How do we get this result using `torch.bmm`? First of all we have to make `dec_hidden` a `3D` tensor using `unsqueeze()`. We then multiply `enc_hiddens_proj` and `dec_hidden` in this order. Finally we should remove last dimension to get `2D` tensor.

In [77]:
dec_state = model.decoder(Ybar_0, dec_state)

In [78]:
dec_hidden, dec_cell = dec_state

In [79]:
dec_hidden.shape

torch.Size([5, 3])

In [80]:
enc_hiddens_proj.shape

torch.Size([5, 22, 3])

In [81]:
dec_hidden.unsqueeze(dim=2).shape

torch.Size([5, 3, 1])

In [93]:
e_0 = torch.bmm(enc_hiddens_proj, dec_hidden.unsqueeze(dim=2))

In [94]:
e_0.shape

torch.Size([5, 22, 1])

In [95]:
e_0 = e_0.squeeze(dim=2)

In [96]:
e_0.shape

torch.Size([5, 22])

### second part

We now need to apply `softmax` to `e_t`. What `dimension` should we use? Well we need to get weights to combine `encoder` hidden states: $a_t = \sum{\alpha_{ti} h^{enc}_i}$. So we need to apply `softmax` to each row in a batch.

In [97]:
alpha_0 = F.softmax(e_t, dim=1)

In [98]:
alpha_0.shape

torch.Size([5, 22])

In [99]:
# so we in fact have weights that sum to 1
torch.sum(alpha_0[0, :])

tensor(1.0000, grad_fn=<SumBackward0>)

Next we need to get this attention output vector using formula above. So we need to use `torch.bmm` yet again. So we have to multiply `alpha_t` of shape `(b, seq_len)` and `enc_hiddens` of shape `(b, seq_len, 2h)` to get `(b, 2h)`.

In [89]:
enc_hiddens.shape

torch.Size([5, 22, 6])

In [100]:
alpha_0.unsqueeze(dim=1).shape

torch.Size([5, 1, 22])

In [101]:
torch.bmm(alpha_0.unsqueeze(dim=1), enc_hiddens).shape

torch.Size([5, 1, 6])

In [104]:
a_0 = torch.bmm(alpha_0.unsqueeze(dim=1), enc_hiddens).squeeze(dim=1)

In [105]:
a_0.shape

torch.Size([5, 6])

Finally we have to compute combined output $o_t$:

$$u_t = [a_t; h^{dec}_t]$$
$$v_t = W_u u_t$$
$$o_t = dropout(tanh(v_t))$$

In [106]:
a_0.shape, dec_hidden.shape

(torch.Size([5, 6]), torch.Size([5, 3]))

In [107]:
U_0 = torch.cat((a_0, dec_hidden), dim=1)

In [108]:
a_0[0, :], dec_hidden[0, :]

(tensor([ 0.1954, -0.1677, -0.1786, -0.0671,  0.3494, -0.2230],
        grad_fn=<SliceBackward>),
 tensor([-0.0669, -0.0143,  0.0723], grad_fn=<SliceBackward>))

In [109]:
U_0[0, :]

tensor([ 0.1954, -0.1677, -0.1786, -0.0671,  0.3494, -0.2230, -0.0669, -0.0143,
         0.0723], grad_fn=<SliceBackward>)
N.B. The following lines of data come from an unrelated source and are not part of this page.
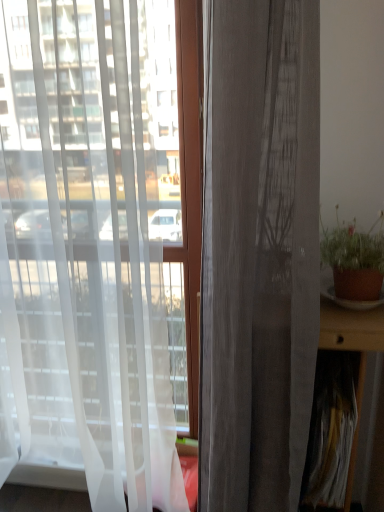 Question: From a real-world perspective, is brown clay pot at right on brown wooden table at right?

Choices:
 (A) no
 (B) yes

Answer: (B)

Question: Does brown clay pot at right have a larger size compared to brown wooden table at right?

Choices:
 (A) yes
 (B) no

Answer: (B)

Question: Can you confirm if brown clay pot at right is thinner than brown wooden table at right?

Choices:
 (A) yes
 (B) no

Answer: (A)

Question: Considering the relative sizes of brown clay pot at right and brown wooden table at right in the image provided, is brown clay pot at right smaller than brown wooden table at right?

Choices:
 (A) yes
 (B) no

Answer: (A)

Question: Does brown clay pot at right lie in front of brown wooden table at right?

Choices:
 (A) yes
 (B) no

Answer: (B)

Question: Can you confirm if brown clay pot at right is wider than brown wooden table at right?

Choices:
 (A) no
 (B) yes

Answer: (A)

Question: From a real-world perspective, is brown clay pot at right physically below matte gray curtain at center, which is the 2th curtain in left-to-right order?

Choices:
 (A) no
 (B) yes

Answer: (A)

Question: Is brown clay pot at right not inside matte gray curtain at center, the 1th curtain in the right-to-left sequence?

Choices:
 (A) no
 (B) yes

Answer: (B)

Question: Considering the relative sizes of brown clay pot at right and matte gray curtain at center, which is the 2th curtain in left-to-right order, in the image provided, is brown clay pot at right bigger than matte gray curtain at center, which is the 2th curtain in left-to-right order,?

Choices:
 (A) yes
 (B) no

Answer: (B)

Question: Is brown clay pot at right oriented towards matte gray curtain at center, which is the 2th curtain in left-to-right order?

Choices:
 (A) no
 (B) yes

Answer: (A)

Question: Does brown clay pot at right have a greater height compared to matte gray curtain at center, which is the 2th curtain in left-to-right order?

Choices:
 (A) no
 (B) yes

Answer: (A)

Question: Can you see brown clay pot at right touching matte gray curtain at center, which is the 2th curtain in left-to-right order?

Choices:
 (A) no
 (B) yes

Answer: (A)

Question: Does white sheer curtain at left, arranged as the 1th curtain when viewed from the left, have a smaller size compared to brown wooden table at right?

Choices:
 (A) no
 (B) yes

Answer: (A)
Everything else is straightforward.

In [110]:
V_0 = model.combined_output_projection(U_0)

In [112]:
O_0 = model.dropout(torch.tanh(V_0))

In [113]:
O_0.shape

torch.Size([5, 3])

In [115]:
!python3 sanity_check.py 1f

--------------------------------------------------------------------------------
Running Sanity Check for Question 1f: Step
--------------------------------------------------------------------------------
dec_state[0] Sanity Checks Passed!
dec_state[1] Sanity Checks Passed!
combined_output  Sanity Checks Passed!
e_t Sanity Checks Passed!
--------------------------------------------------------------------------------
All Sanity Checks Passed for Question 1f: Step!
--------------------------------------------------------------------------------


And this completes debugging of our `nmt_model`!